There is no Fourth Amendment to the Constitution, for all practical purposes. Don’t believe me — next time you’re pulled over and get asked by the police if they can search your car, say “No”, and see what happens. (There’s a circular firing squad in this equation, where the Supreme Court ruled long ago that an answer of “no” to such a question does indeed constituate that probable cause standard by which they may search you.)

Maybe I’m pushing it a little too far here, but maybe I’m not. There is this advertisement on the radio that has annoyed me for the past couple of years…

A 30-second national radio advertisement used the voice of a 20s male with music throughout: “All right, everybody knows “seat belts save lives,” I mean we’ve been hearing that for years – I’m just tellin’ ya your seat belt can save your money and a whole lot of hassle too. Because from coast to coast, cops are cracking down. They have this whole…campaign—“Click It or Ticket.” Pretty simple, you buckle up…or you pay up. Consider this a friendly warning, because cops won’t be giving warnings. Remember, Click It…or Ticket.

The line that chills me regarding this ad, and I’m not entirely sure the Police Association behind the advertisement even realize that they slipped this suggestion through: I’m just tellin’ ya your seat belt can save your money — What this suggests is that the DEFAULT POSITION has you giving money to the government, the police state, what have you… and you get a reprieve from this if you follow through the government’s orders / requests. Otherwise, how are you “saving money”?

Porno for Pyros

Wednesday, November 2nd, 2005

Bill O’Reilly:

Stripping off her bathing-suit, she walked into the huge shower. She pulled the lime green curtain across the entrance and then set the water for a tepid 75-degrees. The spray felt great against her skin as she ducked her head underneath the nozzle. Closing her eyes she concentrated on the tingling sensation of water flowing against her body. Suddenly another sensation entered, Ashley felt two large hands wrap themselves around her breasts and hot breathe on the back of her neck. She opened her eyes wide and giggled, “I thought you drowned out there snorkel man.”

Tommy O’Malley was naked and at attention. “Drowning is not an option”, he said, “unless of course you beg me to perform unnatural acts – right here in this shower.

With Bill O’Reilly, we can compare and contrast his prose style with his phone sex style, thanks to that sexual harrassment suit that was tossed his way a couple years back. The sex life of Tommy O’Malley really does mirror the sexual fantasy life of Bill O’Reilly.

Anyway, from the gripping world of Tabloid Television to the political intrigue found in 1903 Japan… Lewis Libby wrote a novel.

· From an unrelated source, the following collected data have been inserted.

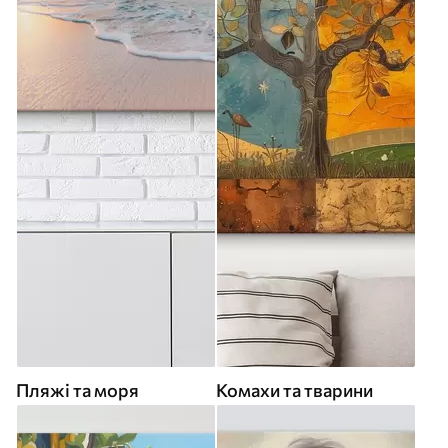
Пляжі та моря
Комахи та тварини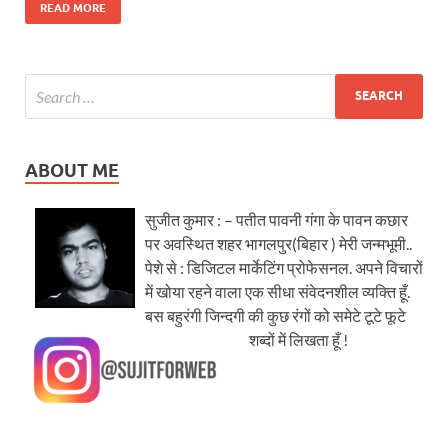
READ MORE
ABOUT ME
सुजीत कुमार : – पतीत पावनी गंगा के पावन कछार
पर अवस्थित शहर भागलपुर(बिहार ) मेरी जन्मभूमी..
पेशे से : डिजिटल मार्केटिंग प्रोफेसनल. अपने विचारों
में खोया रहने वाला एक सीधा संवेदनशील व्यक्ति हूँ.
बस बहुरंगी जिन्दगी की कुछ रंगों को समेटे टूटे फूटे
शब्दों में लिखता हूँ !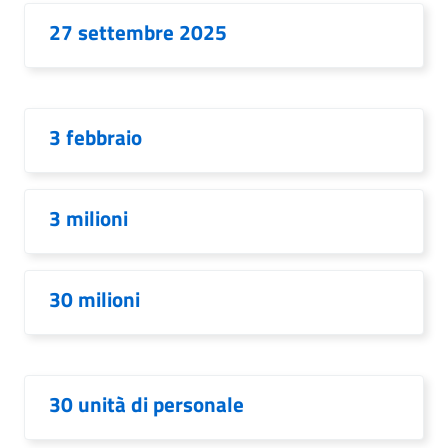
27 settembre 2025
3 febbraio
3 milioni
30 milioni
30 unità di personale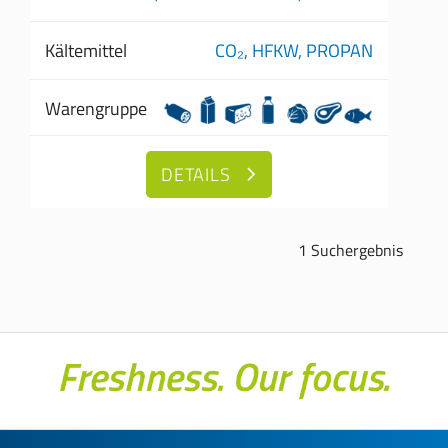
Kältemittel
CO₂,
HFKW,
PROPAN
Warengruppe
DETAILS
1 Suchergebnis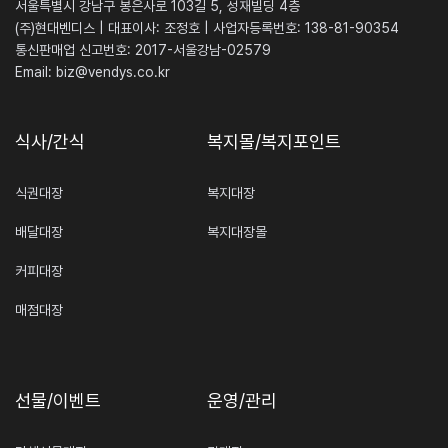
서울특별시 강남구 봉은사로 103길 5, 성재빌딩 4층
(주)현대벤디스 | 대표이사: 조정호 | 사업자등록번호: 138-81-90354
통신판매업 신고번호: 2017-서울강남-02579
Email:
biz@vendys.co.kr
식사/간식
복지몰/복지포인트
식권대장
복지대장
배달대장
복지대장몰
커피대장
매점대장
선물/이벤트
운영/관리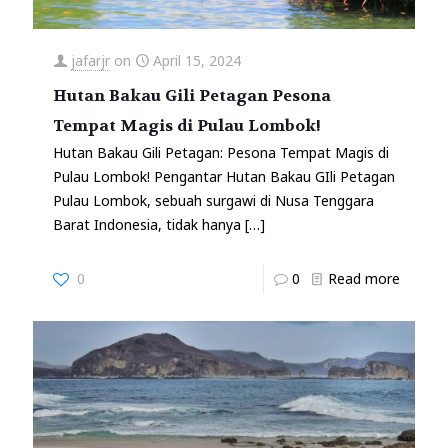
jafarjr
on
April 15, 2024
Hutan Bakau Gili Petagan Pesona
Tempat Magis di Pulau Lombok!
Hutan Bakau Gili Petagan: Pesona Tempat Magis di
Pulau Lombok! Pengantar Hutan Bakau GIli Petagan
Pulau Lombok, sebuah surgawi di Nusa Tenggara
Barat Indonesia, tidak hanya
[…]
0
0
Read more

He could feel her heart beneath his hands. He moved his hands slowly lower still and she arched her back to help him and her lower leg came against his. He held her breasts in his hands. Oddly, he thought, the lower one might be larger. . . . One of her breasts now hung loosely in his hand near his face and he knew not how best to touch her.

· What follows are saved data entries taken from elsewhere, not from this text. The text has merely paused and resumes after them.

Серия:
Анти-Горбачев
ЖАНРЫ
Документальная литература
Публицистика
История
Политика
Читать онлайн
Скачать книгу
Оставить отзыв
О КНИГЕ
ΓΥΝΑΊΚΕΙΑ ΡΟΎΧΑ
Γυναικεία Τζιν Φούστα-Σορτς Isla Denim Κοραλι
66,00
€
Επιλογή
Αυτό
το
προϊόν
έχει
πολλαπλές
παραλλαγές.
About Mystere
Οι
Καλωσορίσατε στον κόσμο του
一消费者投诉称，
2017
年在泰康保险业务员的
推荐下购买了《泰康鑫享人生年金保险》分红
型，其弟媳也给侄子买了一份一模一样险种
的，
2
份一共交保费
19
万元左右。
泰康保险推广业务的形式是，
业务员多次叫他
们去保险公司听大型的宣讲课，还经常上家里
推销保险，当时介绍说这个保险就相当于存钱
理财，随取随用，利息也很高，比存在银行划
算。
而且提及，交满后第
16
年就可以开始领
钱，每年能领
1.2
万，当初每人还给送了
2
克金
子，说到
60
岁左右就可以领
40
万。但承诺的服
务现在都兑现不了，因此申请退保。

The breasts don’t properly match? Whose fetish is that?

At age ten the madam put the child in a cage with a bear trained to couple with young girls so the girls would be frigid and not fall in love with their patrons. They fed her through the bars and aroused the bear with a stick when it seemed to lose interest.

Life in rural Japan in 1903 must be pretty similar to the life that Neal Horsley lived growing on the farm in Georgia, as evidenced by:

He asked if they should fuck the deer.

As That New Yorker article tells us, the answer is “yes.”

We can put aside shower scenes and Japanese provincal bestiality and, thankfully Lynne Cheney contents herself with Frontier Lesbianism, which we all know about by now.

What does this all mean? I don’t have a clue.